Recorded data:
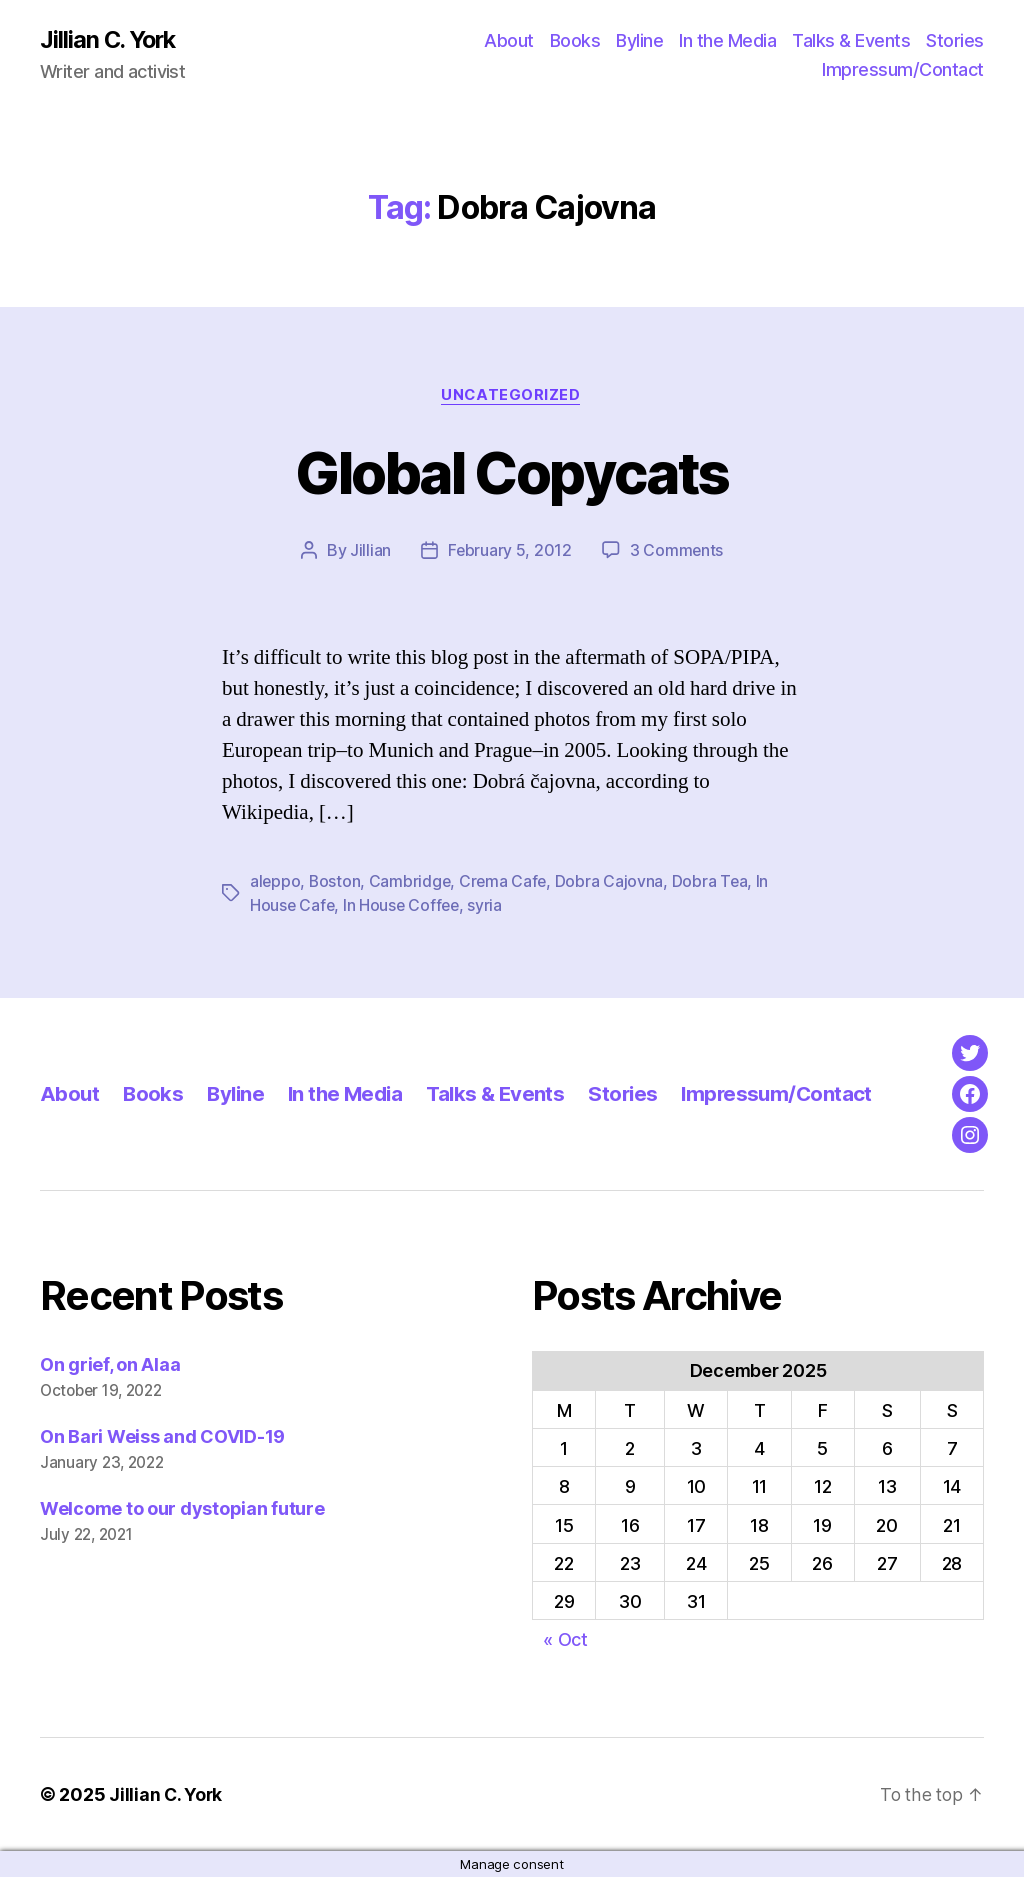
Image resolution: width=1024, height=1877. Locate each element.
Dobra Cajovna (614, 882)
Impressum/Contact (903, 70)
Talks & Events (851, 40)
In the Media (727, 40)
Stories (955, 40)
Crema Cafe (506, 882)
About (509, 40)
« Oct (565, 1639)
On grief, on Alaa (110, 1364)
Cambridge (412, 882)
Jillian (369, 552)
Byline (639, 40)
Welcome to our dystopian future (182, 1508)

What you will do:
Exactly the lines from the one containing "Cambridge (412, 882)" to the last line of the entries above must be duplicated, with both of those lines included and nothing more.

Solution for this problem:
Cambridge (412, 882)
Jillian (369, 552)
Byline (639, 40)
Welcome to our dystopian future (182, 1508)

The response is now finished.